Could you restate word for word only the lines below from the one holding "Cédrik Fluckiger – Université de Lille." to the one holding "Второй Мировой Войны.", inclusive, and leave out the pictures?

Content starts

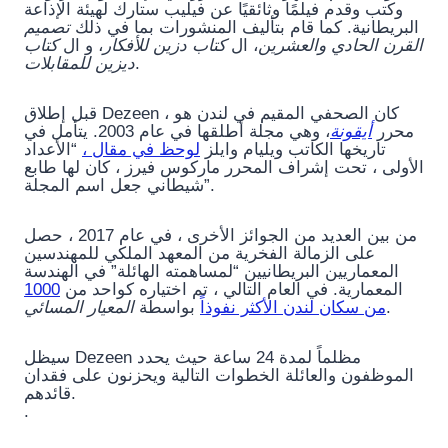
وكتب وقدم فيلمًا وثائقيًا عن فيليب ستارك لهيئة الإذاعة
البريطانية. كما قام بتأليف المنشورات بما في ذلك
تصميم
القرن الحادي والعشرين
، ال
كتاب دزين للأفكار
، و ال
كتاب
ديزين للمقابلات
.
قبل إطلاق Dezeen ، كان الصحفي المقيم في لندن هو
محرر
أيقونة
، وهي مجلة أطلقها في عام 2003. يتأمل في
تاريخها الكاتب ويليام وايلز
لوحظ في مقال ،
“الأعداد
الأولى ، تحت إشراف المحرر ماركوس فيرز ، كان لها طابع
شيطاني جعل اسم المجلة”.
من بين العديد من الجوائز الأخرى ، في عام 2017 ، حصل
على الزمالة الفخرية من المعهد الملكي للمهندسين
المعماريين البريطانيين “لمساهمته الهائلة” في الهندسة
1000
المعمارية. في العام التالي ، تم اختياره كواحد من
المعيار المسائي
بواسطة
من سكان لندن الأكثر نفوذاً
.
سيظل Dezeen مظلماً لمدة 24 ساعة حيث يحدد
الموظفون والعائلة الخطوات التالية ويحزنون على فقدان
قائدهم.
.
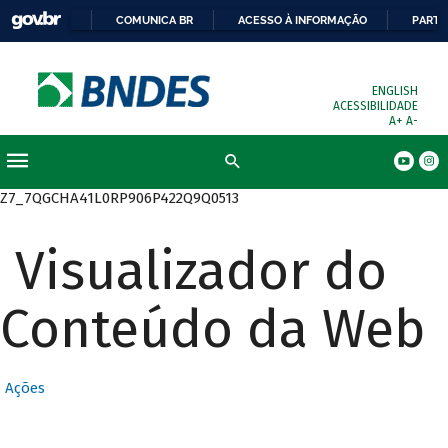
COMUNICA BR
ACESSO À INFORMAÇÃO
PARTI
ENGLISH
ACESSIBILIDADE
A+
A-
Busca
Z7_7QGCHA41L0RP906P422Q9Q0513
Visualizador do
Conteúdo da Web
Ações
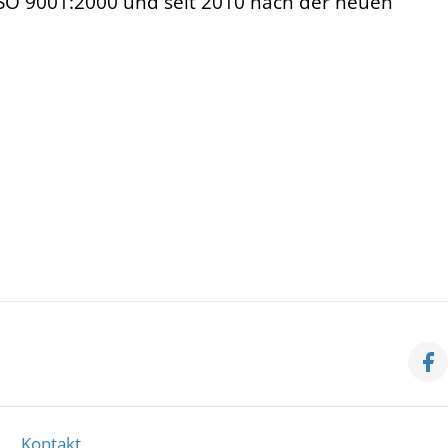
SO 9001:2000 und seit 2010 nach der neuen
Kontakt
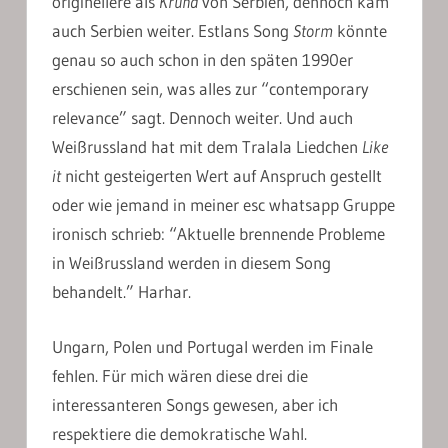
originellere als
Kruna
von Serbien, dennoch kam
auch Serbien weiter. Estlans Song
Storm
könnte
genau so auch schon in den späten 1990er
erschienen sein, was alles zur “contemporary
relevance” sagt. Dennoch weiter. Und auch
Weißrussland hat mit dem Tralala Liedchen
Like
it
nicht gesteigerten Wert auf Anspruch gestellt
oder wie jemand in meiner esc whatsapp Gruppe
ironisch schrieb: “Aktuelle brennende Probleme
in Weißrussland werden in diesem Song
behandelt.” Harhar.
Ungarn, Polen und Portugal werden im Finale
fehlen. Für mich wären diese drei die
interessanteren Songs gewesen, aber ich
respektiere die demokratische Wahl.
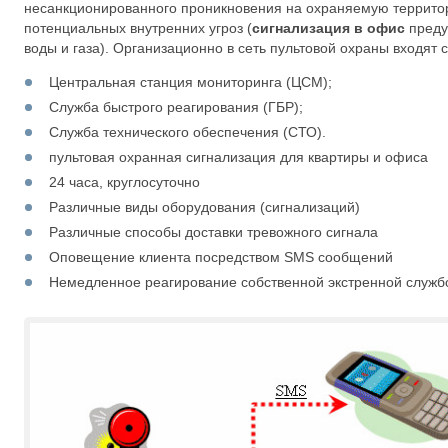
несанкционированного проникновения на охраняемую территори
потенциальных внутренних угроз (
сигнализация в офис
преду
воды и газа). Организационно в сеть пультовой охраны входя
Центральная станция мониторинга (ЦСМ);
Служба быстрого реагирования (ГБР);
Служба технического обеспечения (СТО).
пультовая охранная сигнализация для квартиры и офиса
24 часа, круглосуточно
Различные виды оборудования (сигнализаций)
Различные способы доставки тревожного сигнала
Оповещение клиента посредством SMS сообщений
Немедленное реагирование собственной экстренной служб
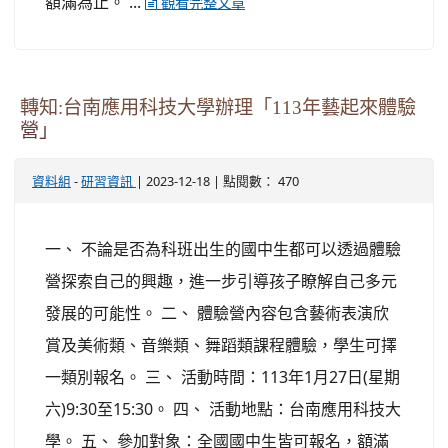
額滿為止。 ...
觀看完整文章
轉知:台南應用科技大學辦理「113年藝起來體驗
營」
-
| 2023-12-18 | 點閱數： 470
資料組
研習資訊
一、 不論是否為科班出生的國中生都可以透過體驗
營探索自己的興趣，進一步引導孩子瞭解自己多元
發展的可能性。 二、 體驗營內容包含藝術表演欣
賞及美術類、音樂類、舞蹈類課程體驗，學生可擇
一類別報名。 三、 活動時間：113年1月27日(星期
六)9:30至15:30。 四、 活動地點：台南應用科技大
學。 五、 參加對象：全國國中生皆可報名，額滿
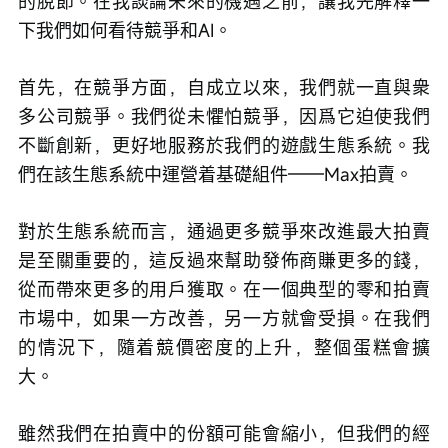
的脫節。在我談論未來的機遇之前，讓我先解釋一
下我們如何看待競爭和AI。
首先，在競爭方面，自成立以來，我們就一直與衆
多公司競爭。我們從未懼怕競爭，因爲它迫使我們
不斷創新，更好地服務於我們的遊戲生態系統。我
們在該生態系統中運營着基礎組件——Max拍賣。
對於生態系統而言，通過更多競爭來改進最大拍賣
是至關重要的，這反過來幫助發佈商賺更多的錢，
從而帶來更多的用戶獲取。在一個典型的零和拍賣
市場中，如果一方改善，另一方就會受損。在我們
的情況下，隨着競價密度的上升，整個蛋糕會擴
大。
雖然我們在拍賣中的份額可能會縮小，但我們的經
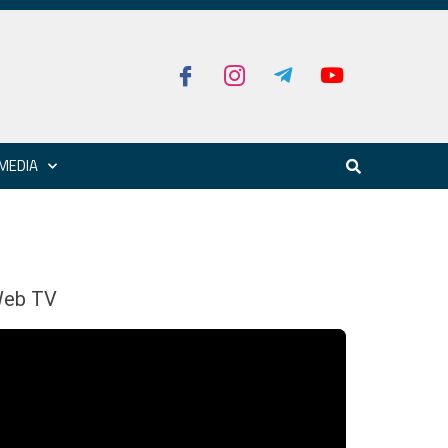
MEDIA
eb TV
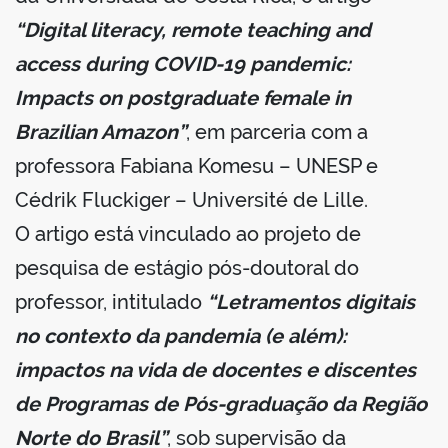
“Digital literacy, remote teaching and
access during COVID-19 pandemic:
Impacts on postgraduate female in
Brazilian Amazon”
, em parceria com a
professora Fabiana Komesu – UNESP e
Cédrik Fluckiger – Université de Lille.
O artigo está vinculado ao projeto de
pesquisa de estágio pós-doutoral do
professor, intitulado
“Letramentos digitais
no contexto da pandemia (e além):
impactos na vida de docentes e discentes
de Programas de Pós-graduação da Região
Norte do Brasil”
, sob supervisão da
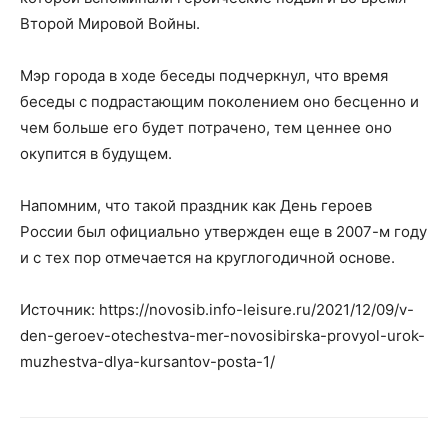
Второй Мировой Войны.
Мэр города в ходе беседы подчеркнул, что время
беседы с подрастающим поколением оно бесценно и
чем больше его будет потрачено, тем ценнее оно
окупится в будущем.
Напомним, что такой праздник как День героев
России был официально утвержден еще в 2007-м году
и с тех пор отмечается на круглогодичной основе.
Источник: https://novosib.info-leisure.ru/2021/12/09/v-
den-geroev-otechestva-mer-novosibirska-provyol-urok-
muzhestva-dlya-kursantov-posta-1/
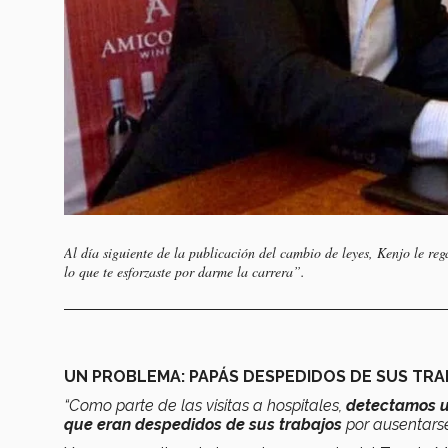
Al día siguiente de la publicación del cambio de leyes, Kenjo le re
lo que te esforzaste por darme la carrera”.
UN PROBLEMA: PAPÁS DESPEDIDOS DE SUS TR
“Como parte de las visitas a hospitales,
detectamos u
que eran despedidos de sus trabajos
por ausentarse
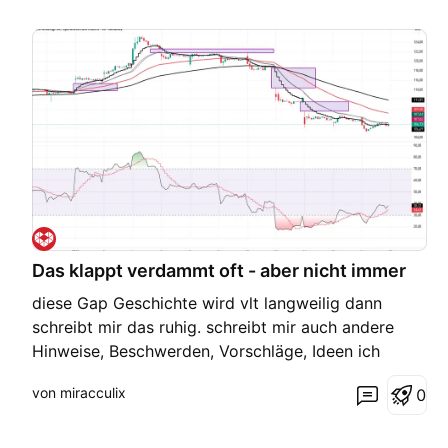
Das klappt verdammt oft - aber nicht immer
diese Gap Geschichte wird vlt langweilig dann
schreibt mir das ruhig. schreibt mir auch andere
Hinweise, Beschwerden, Vorschläge, Ideen ich
vertrag Kritik 😂 es gibt ja hier diese
von miracculix
0
Kommentarfunktion. Warum soll man sie nicht
nutzen. Hinweis: ich habe das als short markiert
und kann es über Idee bear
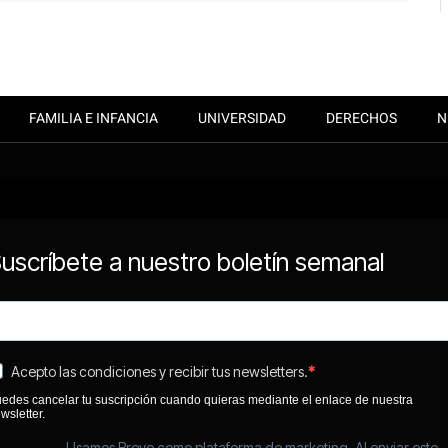
FAMILIA E INFANCIA
UNIVERSIDAD
DERECHOS
N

Content ends

Task solution.
Cédrik Fluckiger – Université de Lille.
O artigo está vinculado ao projeto de
pesquisa de estágio pós-doutoral do
professor, intitulado
“Letramentos digitais
no contexto da pandemia (e além):
impactos na vida de docentes e discentes
de Programas de Pós-graduação da Região
Norte do Brasil”
, sob supervisão da
Второй Мировой Войны.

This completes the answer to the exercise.